Chroma key is a widely-used technique that allows foreground objects to appear in a video scene even though they were not present – and often could not have been present – when the scene was shot. When an actor jumps into a volcano, or battles a giant insect, it is often the case that chroma key was used in the scene.
Chroma key effects are often called “blue-screen” or “green-screen”. This is because the foreground action is shot in front of a blue or green background. The background is then electronically removed, leaving only the foreground action to be superimposed on the actual background of the final scene, which has been separately filmed.
Blue and green are the generally-preferred colours for chroma key because their removal from an image will not affect human skin tones. Any colour however can be used to do chroma key special effects.
Chroma key tips
Successful use of chroma key depends on carefully setting up your shot, and will need trial and error to get the details just correct.

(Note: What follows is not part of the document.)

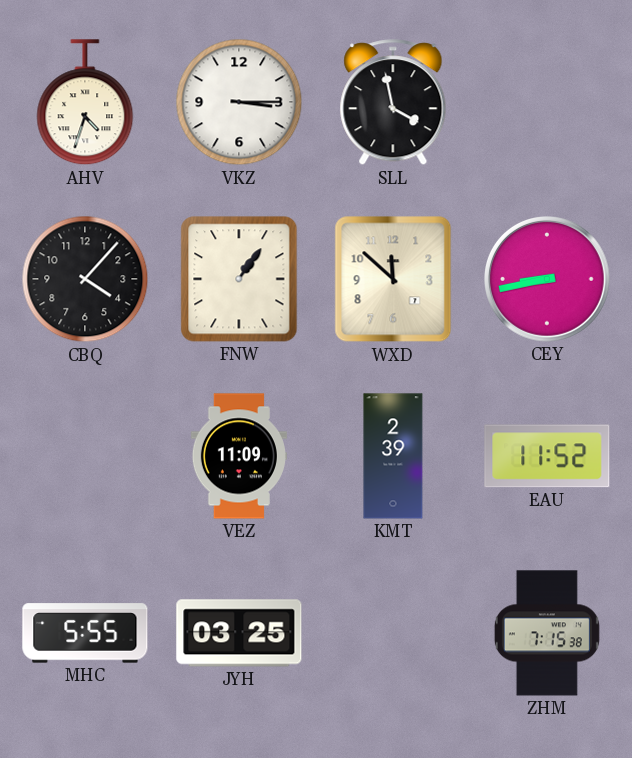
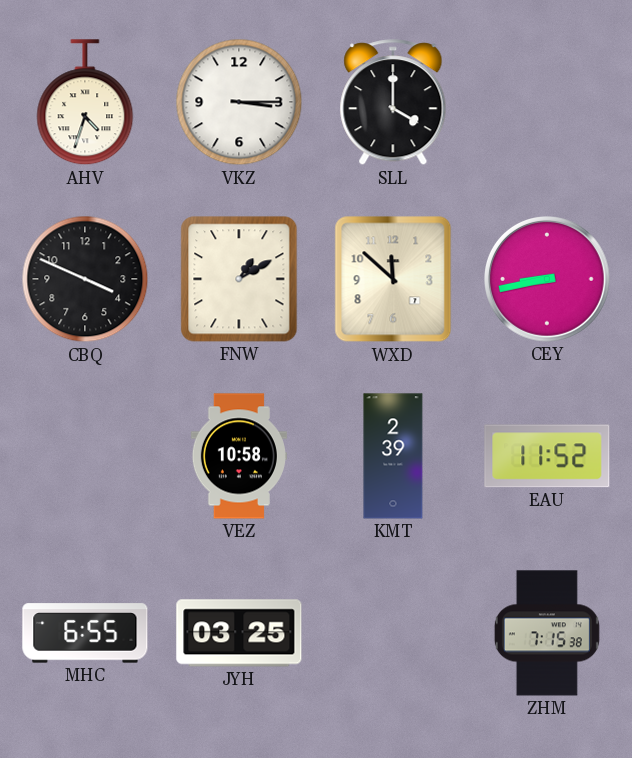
SLL: 3:58 -> 4:00
CBQ: 4:07 -> 3:49
FNW: 1:06 -> 1:10
VEZ: 11:09 -> 10:58
MHC: 5:55 -> 6:55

Light the backdrop as evenly as possible: Use multiple lights on the backdrop to ensure that it is well-lit across its whole area and without hotspots. Diffuse sunlight, as produced by a light overcast sky, can work well when shooting out of doors is an option.

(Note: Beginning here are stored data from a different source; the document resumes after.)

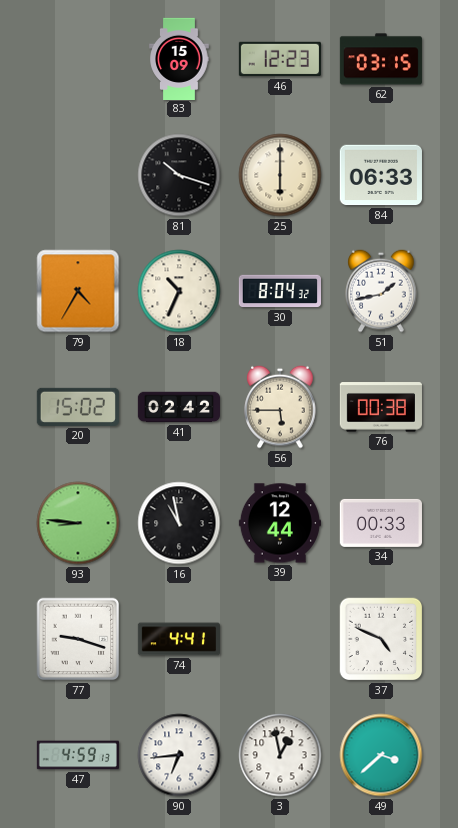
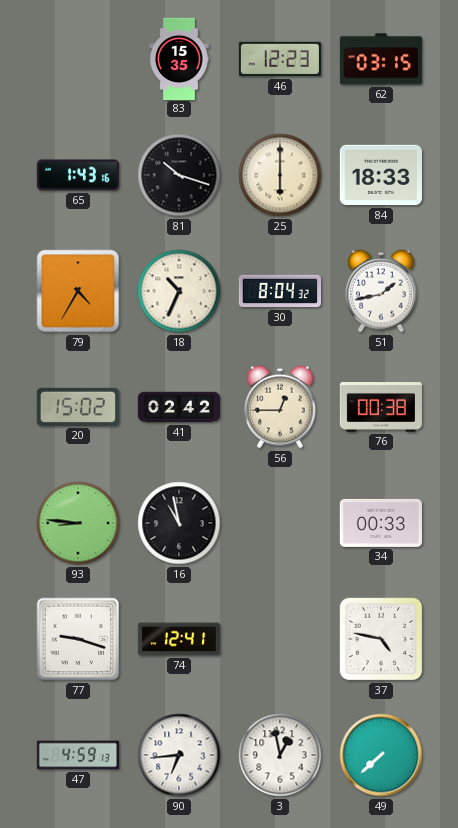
83: 15:09 -> 15:35
65: none -> 1:43
84: 06:33 -> 18:33
56: 5:45 -> 12:45
39: 12:44 -> none
74: 4:41 -> 12:41
37: 4:49 -> 4:47
49: 3:38 -> 7:38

Don’t let the subject shadow the screen: The subject should be at least one meter in front of the backdrop. This will help to avoid shadows being cast on the screen.
Choose foreground colours carefully: Don’t wear green if you are shooting on a green screen, or blue for a blue screen; those areas will become invisible later in post processing.
Make a smooth profile: Chroma keyers do better with a smooth edge than a jagged or complex one, so try to present a smooth profile to the camera. Hair is particularly tricky, and should be slicked down if possible.
Use tight framing: The wider your frame, the larger your background needs to be, and the more difficult it is to film. Shoot your subject from the waist up rather than in full view.